**TASK INSTRUCTIONS**: All lines below containing "ดเหต" are to be listed.
[[ RECORDS FOR THE TASK, beginning ]]
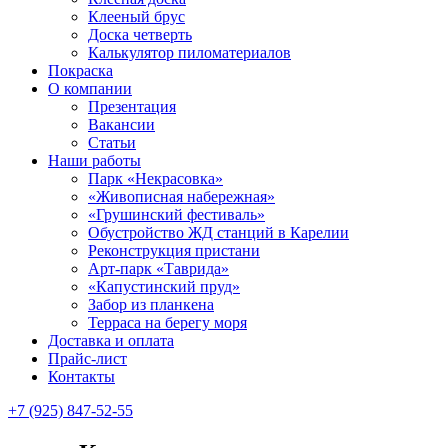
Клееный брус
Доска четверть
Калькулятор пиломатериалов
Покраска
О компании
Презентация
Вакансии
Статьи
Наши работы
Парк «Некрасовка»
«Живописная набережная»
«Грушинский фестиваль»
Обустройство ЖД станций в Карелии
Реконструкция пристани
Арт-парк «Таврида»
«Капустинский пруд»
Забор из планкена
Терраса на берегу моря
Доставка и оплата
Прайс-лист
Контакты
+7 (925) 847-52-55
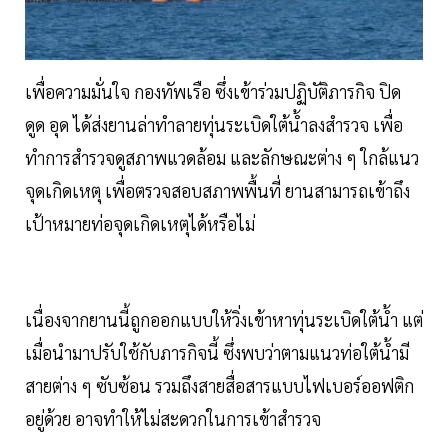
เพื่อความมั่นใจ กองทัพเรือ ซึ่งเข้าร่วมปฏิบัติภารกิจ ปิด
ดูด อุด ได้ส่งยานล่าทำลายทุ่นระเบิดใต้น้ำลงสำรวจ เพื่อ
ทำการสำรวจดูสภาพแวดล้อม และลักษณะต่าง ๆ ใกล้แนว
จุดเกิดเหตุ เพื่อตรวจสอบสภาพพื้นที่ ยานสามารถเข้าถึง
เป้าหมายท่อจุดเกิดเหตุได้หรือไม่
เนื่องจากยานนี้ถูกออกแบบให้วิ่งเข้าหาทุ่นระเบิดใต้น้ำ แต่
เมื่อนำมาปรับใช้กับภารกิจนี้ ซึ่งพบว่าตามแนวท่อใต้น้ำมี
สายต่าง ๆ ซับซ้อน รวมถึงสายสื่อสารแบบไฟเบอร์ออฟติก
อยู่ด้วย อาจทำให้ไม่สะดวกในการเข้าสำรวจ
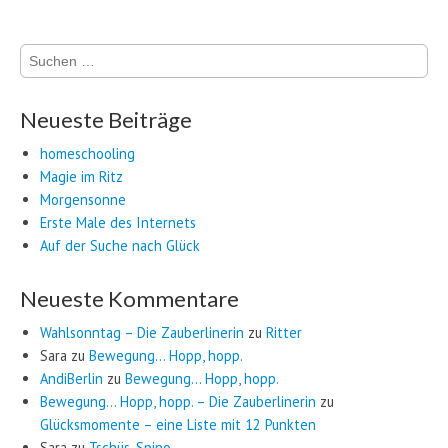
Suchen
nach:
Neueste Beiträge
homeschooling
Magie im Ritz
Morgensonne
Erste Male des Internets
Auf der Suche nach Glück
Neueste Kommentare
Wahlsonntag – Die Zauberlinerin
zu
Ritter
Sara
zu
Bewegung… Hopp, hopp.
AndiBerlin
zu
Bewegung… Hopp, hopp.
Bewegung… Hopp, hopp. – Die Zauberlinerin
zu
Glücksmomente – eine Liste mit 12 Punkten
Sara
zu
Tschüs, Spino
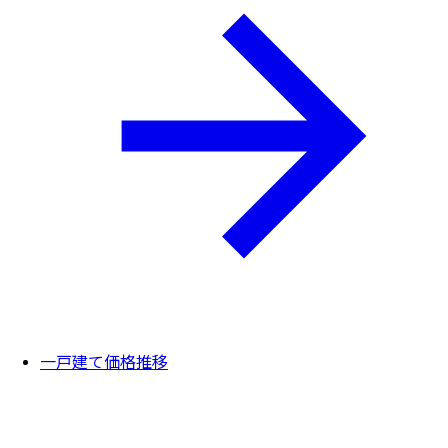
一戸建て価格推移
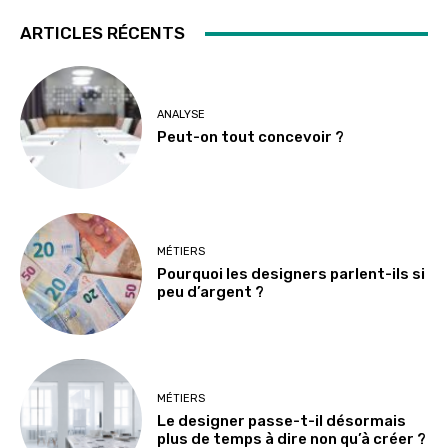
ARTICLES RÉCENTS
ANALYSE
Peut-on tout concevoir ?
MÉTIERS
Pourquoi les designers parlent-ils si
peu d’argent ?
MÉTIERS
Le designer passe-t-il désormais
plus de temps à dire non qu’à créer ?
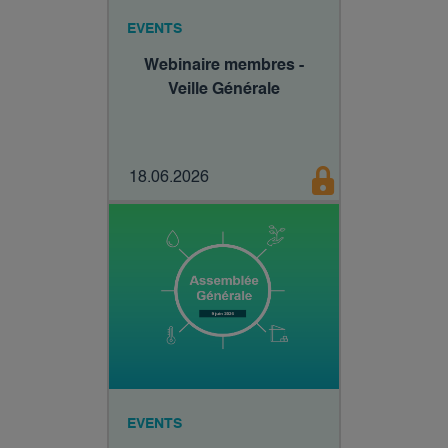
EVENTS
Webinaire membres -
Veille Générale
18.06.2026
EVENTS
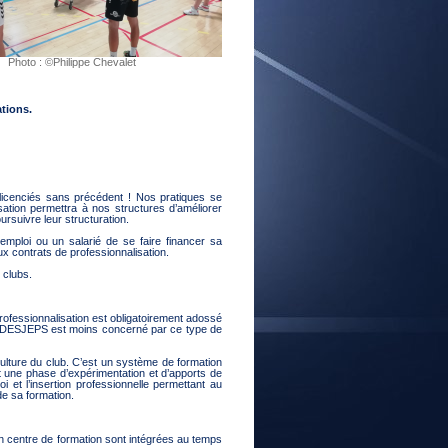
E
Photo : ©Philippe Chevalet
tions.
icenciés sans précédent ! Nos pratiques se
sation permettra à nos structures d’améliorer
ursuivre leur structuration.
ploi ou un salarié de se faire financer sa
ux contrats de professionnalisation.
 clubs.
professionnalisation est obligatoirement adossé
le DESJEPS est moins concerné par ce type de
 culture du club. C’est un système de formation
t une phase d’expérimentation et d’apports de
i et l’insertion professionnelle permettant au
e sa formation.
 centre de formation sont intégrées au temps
[[ RECORDS FOR THE TASK, end ]]
**THE COMPLETED TASK**:
จุดเกิดเหตุ เพื่อตรวจสอบสภาพพื้นที่ ยานสามารถเข้าถึง
เป้าหมายท่อจุดเกิดเหตุได้หรือไม่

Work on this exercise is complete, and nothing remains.